Quando 2025 começou, o setor de turismo dos Estados Unidos tinha grandes expectativas de recuperação, com a previsão de que o número de visitantes internacionais voltasse aos níveis de 2019. No entanto, recentes eventos indicam uma queda acentuada, com perdas potenciais de até US$ 90 bilhões em receitas.

A situação é atribuída a uma combinação de fatores, incluindo tarifas comerciais, políticas de imigração rigorosas e relatos de detenções de turistas. O economista-chefe do J.P. Morgan, Michael Feroli, destacou que o sentimento antiamericano pode estar contribuindo para essa retração. Ele observou que muitos turistas estão cancelando suas viagens ao país em protesto contra as políticas do governo.

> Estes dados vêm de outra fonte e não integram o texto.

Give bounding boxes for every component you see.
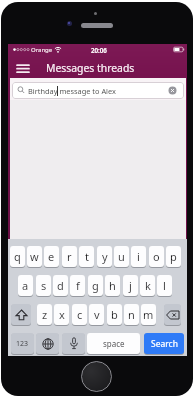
staticText: n [128, 307, 135, 322]
staticText: 123 [16, 339, 29, 349]
button[interactable]: v [89, 304, 104, 325]
staticText: v [94, 307, 100, 322]
button[interactable] [17, 64, 29, 74]
staticText: b [111, 307, 118, 322]
staticText: j [129, 278, 132, 293]
staticText: p [170, 249, 177, 264]
button[interactable]: m [141, 304, 156, 325]
staticText: a [22, 278, 29, 293]
button[interactable]: d [53, 275, 68, 296]
staticText: w [30, 249, 39, 264]
staticText: u [118, 249, 125, 264]
button[interactable] [81, 361, 112, 392]
button[interactable]: a [18, 275, 33, 296]
staticText: l [163, 278, 166, 293]
button[interactable]: 123 [11, 333, 34, 354]
button[interactable]: t [79, 246, 94, 267]
staticText: e [48, 249, 55, 264]
button[interactable]: Search [144, 333, 184, 354]
button[interactable] [62, 333, 85, 354]
staticText: q [14, 249, 21, 264]
staticText: g [92, 278, 99, 293]
button[interactable]: b [107, 304, 122, 325]
button[interactable] [36, 333, 59, 354]
button[interactable]: n [124, 304, 139, 325]
staticText: c [77, 307, 83, 322]
button[interactable]: g [88, 275, 103, 296]
button[interactable]: s [36, 275, 51, 296]
staticText: o [153, 249, 160, 264]
button[interactable]: h [105, 275, 120, 296]
staticText: Search [151, 338, 178, 350]
button[interactable]: q [10, 246, 25, 267]
staticText: i [137, 249, 140, 264]
staticText: Orange [31, 46, 53, 54]
button[interactable]: k [140, 275, 155, 296]
button[interactable]: i [131, 246, 146, 267]
staticText: x [59, 307, 65, 322]
button[interactable]: space [87, 333, 140, 354]
button[interactable]: u [114, 246, 129, 267]
button[interactable]: y [97, 246, 112, 267]
staticText: h [109, 278, 116, 293]
button[interactable]: p [166, 246, 181, 267]
button[interactable]: w [27, 246, 42, 267]
button[interactable]: o [149, 246, 164, 267]
button[interactable]: c [72, 304, 87, 325]
staticText: z [42, 307, 48, 322]
button[interactable]: f [70, 275, 85, 296]
staticText: 20:06 [91, 46, 107, 54]
staticText: s [41, 278, 47, 293]
button[interactable] [11, 304, 31, 325]
button[interactable] [164, 304, 181, 325]
staticText: r [67, 249, 72, 264]
staticText: f [76, 278, 80, 293]
staticText: Messages threads [46, 61, 135, 75]
staticText: y [102, 249, 108, 264]
button[interactable]: j [123, 275, 138, 296]
staticText: t [85, 249, 89, 264]
button[interactable]: z [37, 304, 52, 325]
button[interactable]: l [157, 275, 172, 296]
button[interactable]: r [62, 246, 77, 267]
staticText: k [145, 278, 151, 293]
staticText: m [143, 307, 154, 322]
button[interactable]: e [44, 246, 59, 267]
staticText: space [103, 338, 125, 349]
staticText: Birthday message to Alex [28, 86, 116, 96]
button[interactable]: x [54, 304, 69, 325]
staticText: d [57, 278, 64, 293]
button[interactable]: Birthday message to Alex [12, 82, 184, 99]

Dados do World Travel & Tourism Council (WTTC) apontam que os gastos de visitantes estrangeiros nos EUA devem cair de US$ 181,2 bilhões em 2024 para US$ 168,7 bilhões em 2025. A Tourism Economics prevê uma redução de 5% nos gastos de turistas internacionais, resultando em uma perda de US$ 9 bilhões. Em comparação, em 2019, os visitantes internacionais deixaram mais de US$ 217 bilhões nos Estados Unidos.

Impactos Diretos no Setor

O impacto da diminuição no turismo é sentido em diversos segmentos, como companhias aéreas, hotéis e restaurantes. A US Travel Association relatou que março de 2025 teve 14% menos visitantes estrangeiros em relação ao mesmo mês do ano anterior. O Departamento de Comércio também registrou um aumento de apenas 0,4% no fluxo de visitantes nos primeiros quatro meses de 2025.

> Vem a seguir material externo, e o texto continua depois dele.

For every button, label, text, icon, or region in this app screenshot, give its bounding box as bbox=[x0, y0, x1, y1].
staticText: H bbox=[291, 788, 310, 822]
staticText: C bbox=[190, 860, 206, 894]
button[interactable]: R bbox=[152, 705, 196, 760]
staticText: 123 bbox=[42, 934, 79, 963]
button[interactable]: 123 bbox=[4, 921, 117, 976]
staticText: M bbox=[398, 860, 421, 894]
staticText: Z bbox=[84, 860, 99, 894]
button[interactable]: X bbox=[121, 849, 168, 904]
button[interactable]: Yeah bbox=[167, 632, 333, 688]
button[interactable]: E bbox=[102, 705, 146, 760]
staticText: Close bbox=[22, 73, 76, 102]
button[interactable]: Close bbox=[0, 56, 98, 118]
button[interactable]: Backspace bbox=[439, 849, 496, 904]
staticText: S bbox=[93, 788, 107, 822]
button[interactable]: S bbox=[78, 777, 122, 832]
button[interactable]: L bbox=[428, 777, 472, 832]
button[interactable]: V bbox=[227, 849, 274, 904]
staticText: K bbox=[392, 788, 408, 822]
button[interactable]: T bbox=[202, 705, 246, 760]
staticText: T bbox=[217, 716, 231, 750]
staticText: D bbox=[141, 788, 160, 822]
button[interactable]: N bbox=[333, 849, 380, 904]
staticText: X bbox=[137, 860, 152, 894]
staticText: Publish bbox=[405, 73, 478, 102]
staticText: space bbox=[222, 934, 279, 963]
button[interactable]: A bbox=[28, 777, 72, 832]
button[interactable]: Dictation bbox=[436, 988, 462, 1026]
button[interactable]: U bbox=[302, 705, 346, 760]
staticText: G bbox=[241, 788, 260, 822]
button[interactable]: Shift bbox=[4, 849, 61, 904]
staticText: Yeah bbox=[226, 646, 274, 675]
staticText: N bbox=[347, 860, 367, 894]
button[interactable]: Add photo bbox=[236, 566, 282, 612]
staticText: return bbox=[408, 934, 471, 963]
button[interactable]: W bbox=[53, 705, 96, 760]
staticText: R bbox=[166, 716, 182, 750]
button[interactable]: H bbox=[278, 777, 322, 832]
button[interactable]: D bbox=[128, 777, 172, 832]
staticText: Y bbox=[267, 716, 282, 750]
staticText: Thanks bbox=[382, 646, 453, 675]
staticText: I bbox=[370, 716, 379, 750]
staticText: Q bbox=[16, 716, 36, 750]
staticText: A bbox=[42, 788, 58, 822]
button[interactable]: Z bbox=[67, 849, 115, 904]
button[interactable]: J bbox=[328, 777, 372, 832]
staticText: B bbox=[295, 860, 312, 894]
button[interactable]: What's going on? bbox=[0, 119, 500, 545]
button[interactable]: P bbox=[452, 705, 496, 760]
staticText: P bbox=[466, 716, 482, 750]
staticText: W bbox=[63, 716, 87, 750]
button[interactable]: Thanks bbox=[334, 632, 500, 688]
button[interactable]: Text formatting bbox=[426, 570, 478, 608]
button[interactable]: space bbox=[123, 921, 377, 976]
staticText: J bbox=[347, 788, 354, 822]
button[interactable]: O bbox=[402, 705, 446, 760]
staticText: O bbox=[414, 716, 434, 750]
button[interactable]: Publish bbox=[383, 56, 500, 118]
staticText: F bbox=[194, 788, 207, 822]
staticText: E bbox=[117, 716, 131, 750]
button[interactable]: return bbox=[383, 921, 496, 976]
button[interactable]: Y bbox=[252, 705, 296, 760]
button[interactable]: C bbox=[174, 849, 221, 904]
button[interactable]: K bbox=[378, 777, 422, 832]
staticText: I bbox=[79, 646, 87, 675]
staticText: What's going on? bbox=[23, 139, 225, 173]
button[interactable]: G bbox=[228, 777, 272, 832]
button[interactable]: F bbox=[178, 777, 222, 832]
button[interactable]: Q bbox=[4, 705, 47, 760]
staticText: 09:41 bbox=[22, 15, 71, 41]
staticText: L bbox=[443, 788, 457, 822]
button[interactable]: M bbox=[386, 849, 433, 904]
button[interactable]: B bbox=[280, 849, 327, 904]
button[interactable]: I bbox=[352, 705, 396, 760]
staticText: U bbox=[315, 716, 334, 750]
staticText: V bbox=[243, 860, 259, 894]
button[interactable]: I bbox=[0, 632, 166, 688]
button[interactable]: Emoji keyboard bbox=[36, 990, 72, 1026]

Além disso, a detenção de turistas tem gerado preocupações. Casos de visitantes estrangeiros, como dois alemães e uma cidadã do País de Gales, que foram detidos ao tentar entrar nos EUA, têm sido amplamente divulgados. Essas situações levaram países como Alemanha e Reino Unido a atualizar suas recomendações de viagem, alertando sobre a possibilidade de detenção.

Reações do Setor

As empresas do setor turístico já estão ajustando suas previsões. A Hilton e a Expedia reportaram receitas abaixo do esperado, citando a queda na demanda por viagens. A presidente da National Tour Association, Catherine Prather, mencionou que muitos clientes estão cancelando viagens devido à hostilidade na fronteira e à incerteza econômica.

Com a queda no número de turistas, cidades como Nova York e Califórnia já revisaram suas estimativas de visitantes internacionais. A cidade de Nova York, por exemplo, reduziu sua previsão de 14,6 milhões para 12,1 milhões de visitantes. O clima de incerteza continua a afetar o setor, que espera uma recuperação lenta e difícil nos próximos anos.